Девочке показалось, что прохожие набухают этой непогодой. В каше клейких снежинок люди плывут стоймя. Медленные, усталые, они похожи на ленивых карасей. Некоторые шевелят вывернутыми губами. Но и безголосых Нюшка понимает: они вторят: «Во-ров-ка, во-ров-ка…» На близком переезде слышно стучит злыми колёсами паровоз и во весь город орёт: «При-нес-ла-а беду-у-у…»
И уплывают от неё, от виноватой, рыбные люди в небыль, пропадают меж водорослей, которые ниспадают с низкого, как потолок, неба…
Снег взялся налипать и на неё. Только Нюшке не захотелось становиться рыбой.
Пытаясь нарушить это колдовство, она закричала: «Мама!» Однако её губы уже успели когда-то вывернуться и потому выпустили наружу только водянистый хлип. От хлипанья такого дома и деревья вдруг закачались. Девочку повело тоже покачаться, но она не попала со всеми в лад и её стошнило.
Отерев рукавом губы, она медленно зашмыгала чунями домой.
На дощатом мостике, перекинутом через канаву, прокопанную вдоль бабушкиного двора, Нюшка сослепу уткнулась лицом во что-то шершавое. Её обдало запахом дыма, пыли и пшённой каши. Этот запах ей был очень знаком. С ребятнёй она не раз бегала на железнодорожный переезд, где зачастую останавливались военные эшелоны. Там из теплушек выскакивали солдаты. Они спешили обласкать стоящую вдоль насыпи детвору и угощали её плотными кусками пшённой каши.

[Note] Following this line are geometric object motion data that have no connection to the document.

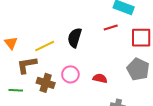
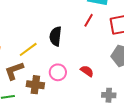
red line: (111, 28) -> (89, 20), turned -32
red semicircle: (100, 78) -> (87, 71), turned 32

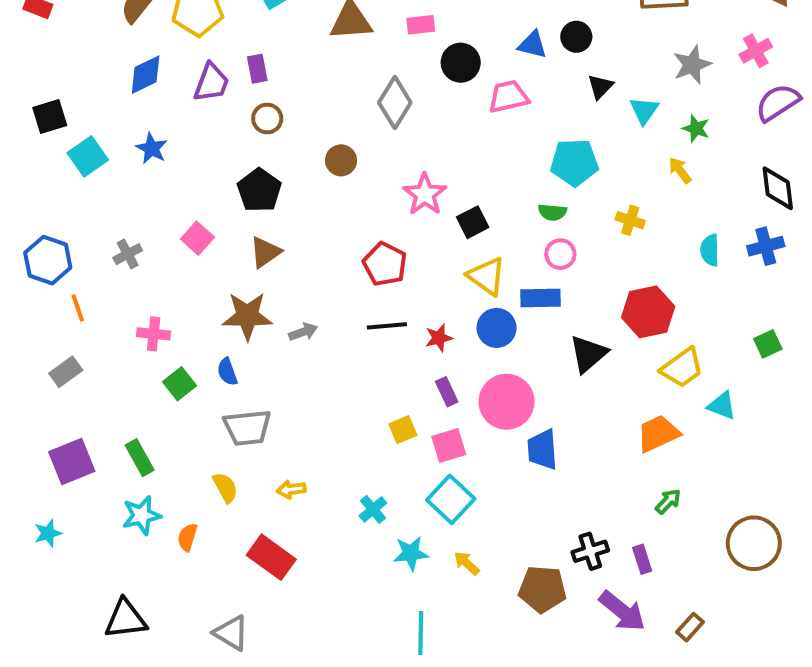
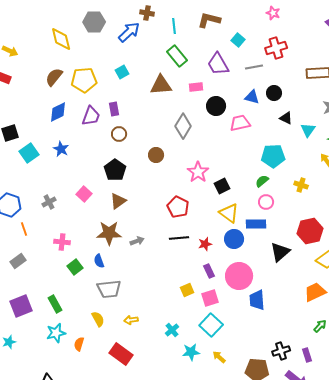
black triangle: (600, 87) -> (286, 118), turned -48
green semicircle: (552, 212) -> (262, 181), turned 136

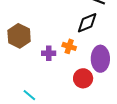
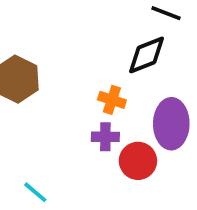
purple cross: (49, 53) -> (105, 137), moved

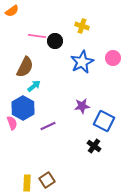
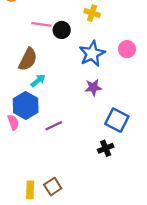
purple star: (82, 106) -> (93, 87), moved
black cross: (94, 146) -> (106, 148), turned 32

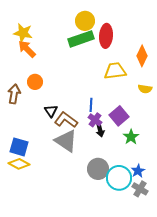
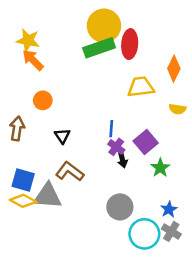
yellow circle: (85, 21) -> (104, 26), size x1.4
brown arrow: (14, 94) -> (17, 129), moved
brown L-shape: (66, 120) -> (70, 171), moved
gray triangle: (66, 141) -> (48, 196), moved, turned -30
cyan circle: (119, 178) -> (144, 234), moved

Нюшка втянула в себя это запах, раскинула руки и с новым криком: «Мама!» – обняла шинель. Но одна её рука подхлестнулась в странную пустоту. Девочка поглядела вниз, обнаружила на мостике только одну ногу и попятилась. Глянула вверх и увидела там лицо молодого солдата…
Где было догнать девочку одноногому инвалиду? Лишь паровозный гудок, которым несло от переезда, поспевал за нею. Ему, наверное, хотелось помочь Нюшке заплакать, однако ей было не до паровоза. Когда же она уловила его настырный голос, то показалось, что он продолжает орать: «Не воруй!»

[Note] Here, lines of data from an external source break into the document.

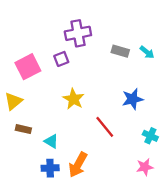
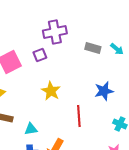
red line: (105, 127) -> (79, 116), turned 35
cyan triangle: (51, 141) -> (31, 129), turned -40

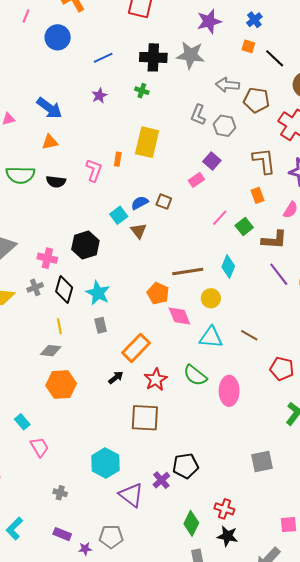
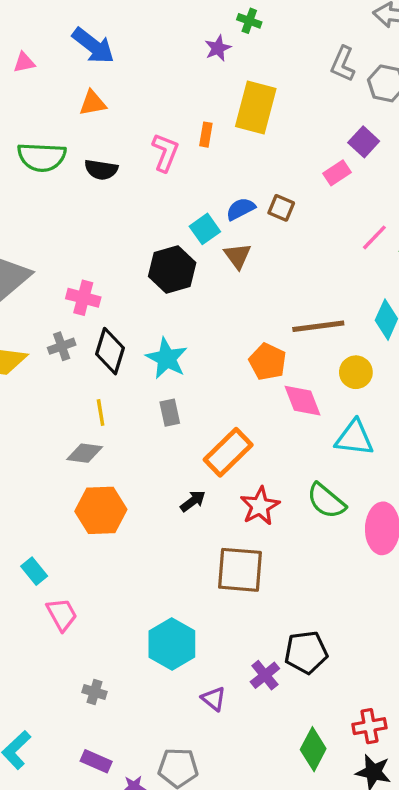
purple star: (99, 96) -> (218, 48), moved
black hexagon: (85, 245) -> (172, 270), moved
purple triangle: (131, 495) -> (214, 699), size x0.6
red cross: (224, 509) -> (369, 726), turned -30

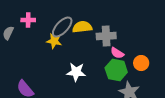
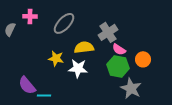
yellow semicircle: (82, 27) -> (84, 47), moved
gray cross: (106, 36) -> (108, 32), turned -30
yellow star: (54, 41) -> (56, 58), moved

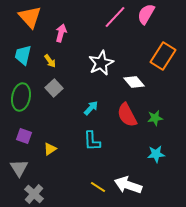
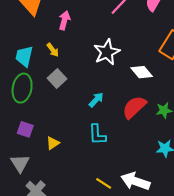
cyan trapezoid: (23, 55) -> (24, 56), moved
red semicircle: (127, 115) -> (134, 107), turned 75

Увидев на дороге клок сена, девочка сгребла его, развернулась и помчалась – заткнуть паровозную глотку.
Настывший на чунях снег подсекал её полёт. Она падала, но охапку не выпускала. На огромной наледи она выбороздила в снегу долгую ледяную пролысину и всё-таки пустила сено на ветер.
Усевшись посреди дороги, она промокнула снегом кровь на лице и заметила, что всё кругом изменилось: или задумалось, или подобрело? Потом поняла, что настырный паровоз больше не орёт. Но тут оказалось, что бежать-то ей больше некуда. Она поднялась и, чтобы не стоять на месте, побрела неведомо куда…
Глухая зелень заплота по-прежнему охраняла немковский двор. Халда опять взялась исходить брёхом. Нюшка увидела у соседнего забора гнутую железяку, что выглядывала из-под снега, ухватила её, вытащила, а потом со всего маха долбанула ею по зелёной калитке. И ещё! И ещё! И вдруг повисла на этой железяке, а когда сорвалась – увидела перед собою Варвару в зелёном, как заплот, платье, только уляпанном красными маками.
Выпуская из себя злобу, Немчиха шипела:
– Нищета проклятая! Отвяжешься ты нынче от нас или нет?!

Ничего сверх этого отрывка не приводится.